In de eerste bocht ging Freek van der Wart onderuit. "Dit was een rampscenario. Na een halve ronde was het over", concludeerde Knegt en voegde er vertwijfeld aan toe: "We vallen nooit."

Samen met de Chinese ploeg was Nederland genoodzaakt om zich te richten op de derde plaats omdat de VS en Rusland een halve baan voorsprong hadden. "Dan is het rijden voor wat je waard bent."

"We wisten dat het nog kon. Kazachstan kon doen wat ze wilden, maar we wisten dat ze het niet konden volhouden. We waren sterk genoeg om dat gat dicht te rijden." De Nederlandse ploeg kwam met nog drie ronden te gaan op de derde plek, maar hield die plek niet vast door een slechte wissel.

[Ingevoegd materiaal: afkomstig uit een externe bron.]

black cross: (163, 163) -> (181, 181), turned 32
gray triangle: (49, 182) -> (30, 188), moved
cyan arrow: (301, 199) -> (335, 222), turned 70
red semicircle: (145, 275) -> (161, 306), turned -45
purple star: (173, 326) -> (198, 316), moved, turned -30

De volgorde van de rijders was door de vroege val verstoord. Daardoor was niet duidelijk wie de laatste twee rondes moest rijden. Normaal doet Knegt dat. Nu was het Daan Breeuwsma. "We hebben het niet goed uitgerekend. Helemaal niet gerekend zelfs, door niemand. Dat hadden we wel moeten doen", gaf Knegt toe.

"Ik kan Daan niets verwijten. Hij reed zo goed als hij kon. Ik had het misschien ook zelf nog kunnen doen, maar ik zat op een verkeerde plek op de baan. Ik zou geen snelheid hebben gehad, maar hem hebben geparkeerd. Daan stond er het beste voor."

Ze waren niet bezweken aan de druk of aan de spanning, benadrukte Knegt. "Van spanning was geen sprake. We wisten wat het doel was: winnen. En nu worden we vierde. Daar heb je niets aan."

Dat hij zelf individueel een bronzen medaille van de 1000 meter mee naar huis neemt, was geen troost. "Dit is zo’n belangrijke wedstrijd. Hier leef je vier jaar naartoe. Hier werkten we voor en ik had ook zo graag met het team een medaille gewonnen."